Monday, Jan. 22, 1940
Censorship
By lagging post from somewhere in France, Violinist Yehudi Menuhin last week got a fan letter from the Western Front. "Now that our life, which can be taken away at every instant, has become more sharpened," wrote a soldier in striving English, "I want to say my admiration for the ones who have enjoyed my civil time. . . .
"Yesterday, drinking coffee in a farm and listening to the radio, I heard the speaker say, 'And now you will hear Partita No. 1 by Bach played by Yehudi Menuhin,' and the music flew in that farm as some years before in the Opera House in Paris, or the Salle Pleyel. And I remembered your playing with Enesco and orchestra under direction of Monteux and the only remembrance of these souvenirs of mine was so hot, they swept away the winds in the country, the planes overhead, and the anti-aircraft engines, and the guns and all that sort of thing. . . ."
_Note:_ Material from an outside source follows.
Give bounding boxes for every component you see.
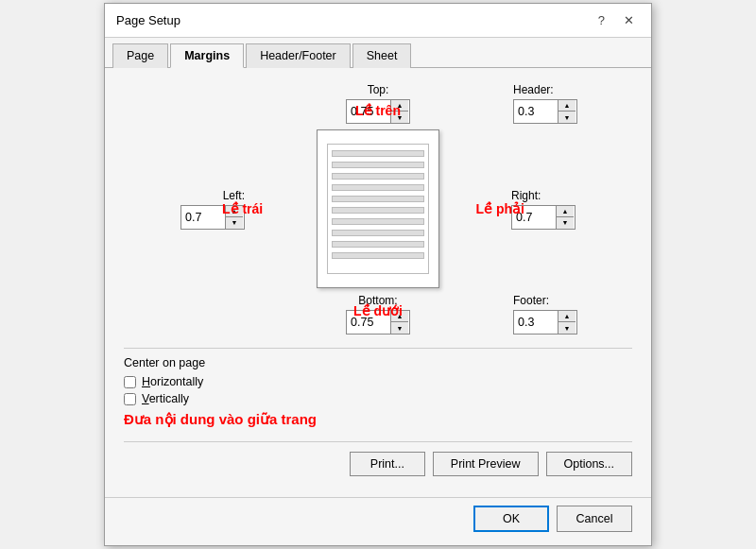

From this poilu's note, the censor of Secteur Postal 390 had excised not a line.
Instead he enclosed a card with a message of his own: "I had to open this letter as it is my duty. I am also somewhere in France. We have no more real concerts, and our only pleasure is to hear the records on the wireless. It is not necessary to say that yours are the ones I prefer. . . ."
Pun
When the history of World War II pamphleteering is written, the showers of autumn-tinted, leaf-shaped bits of paper which the Germans dropped on the French front lines last November will not be forgotten. On them was printed: "AUTUMN
"The leaves are falling; we too will fall like them. The leaves die because God wills it, but we die because the English will it. Next spring, no one will remember any longer the dead leaves or the killed poilus. Life will pass on over our graves."
Underneath was a drawing of a skull wearing a French trench helmet.
Last week Nazi pamphleteers turned out new copy which was dropped in France. It boasted, nonsensically, that Germany had received "a million tons of cereals and two million tons of fodder" from Russia. But it tried chiefly to drive a wedge between Britain and France by means of a pun:
La France en armes pour I'Angleterre, en larmes pour I'Angleterre ("France in arms for England, in tears for England").